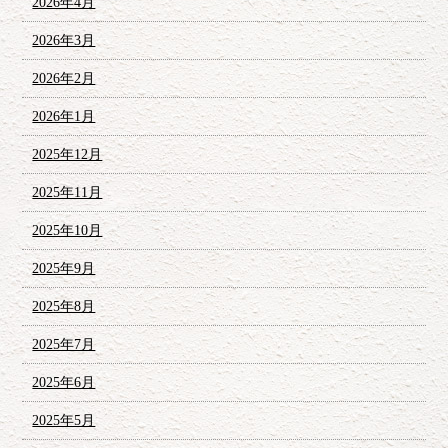
2026年4月
2026年3月
2026年2月
2026年1月
2025年12月
2025年11月
2025年10月
2025年9月
2025年8月
2025年7月
2025年6月
2025年5月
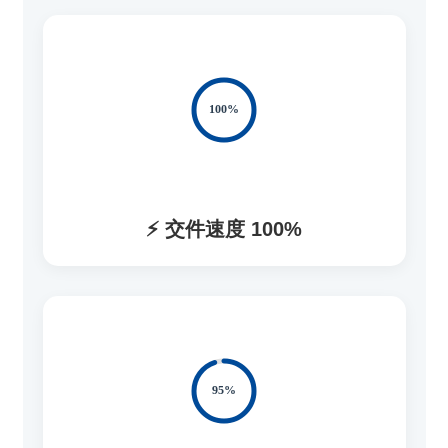
⚡ 交件速度 100%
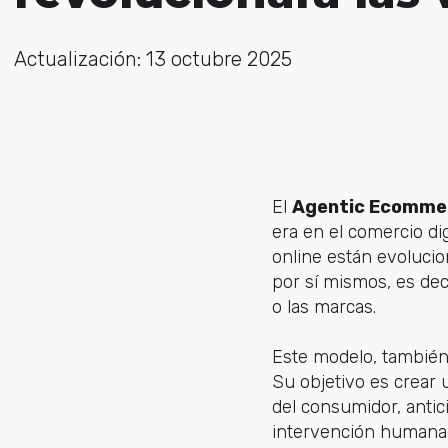
Actualización: 13 octubre 2025
El
Agentic Ecomme
era en el comercio digi
online están evoluci
por sí mismos, es dec
o las marcas.
Este modelo, tambié
Su objetivo es crear
del consumidor, antic
intervención humana 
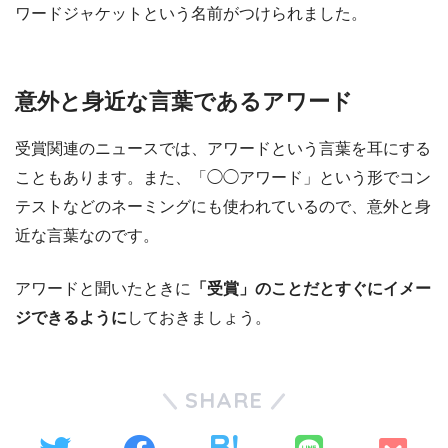
ワードジャケットという名前がつけられました。
意外と身近な言葉であるアワード
受賞関連のニュースでは、アワードという言葉を耳にする
こともあります。また、「◯◯アワード」という形でコン
テストなどのネーミングにも使われているので、意外と身
近な言葉なのです。
アワードと聞いたときに
「受賞」のことだとすぐにイメー
ジできるように
しておきましょう。
SHARE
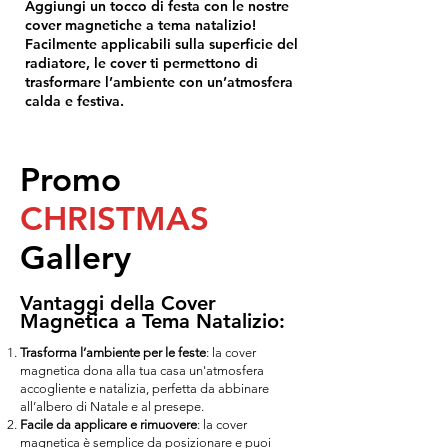
Aggiungi un tocco di festa con le nostre
cover magnetiche a tema natalizio!
Facilmente applicabili sulla superficie del
radiatore, le cover ti permettono di
trasformare l’ambiente con un’atmosfera
calda e festiva.
Promo
CHRISTMAS
Gallery
Vantaggi della Cover
Magnetica a Tema Natalizio:
Trasforma l’ambiente per le feste
: la cover
magnetica dona alla tua casa un'atmosfera
accogliente e natalizia, perfetta da abbinare
all’albero di Natale e al presepe.
Facile da applicare e rimuovere
: la cover
magnetica è semplice da posizionare e puoi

:::::

_Problem to solve:_ Everything above from the line containing "calda e festiva." through the line containing "all’albero di Natale e al presepe." must be copied exactly. Nothing outside that range belongs in the answer.

_Finished task:_
calda e festiva.
Promo
CHRISTMAS
Gallery
Vantaggi della Cover
Magnetica a Tema Natalizio:
Trasforma l’ambiente per le feste
: la cover
magnetica dona alla tua casa un'atmosfera
accogliente e natalizia, perfetta da abbinare
all’albero di Natale e al presepe.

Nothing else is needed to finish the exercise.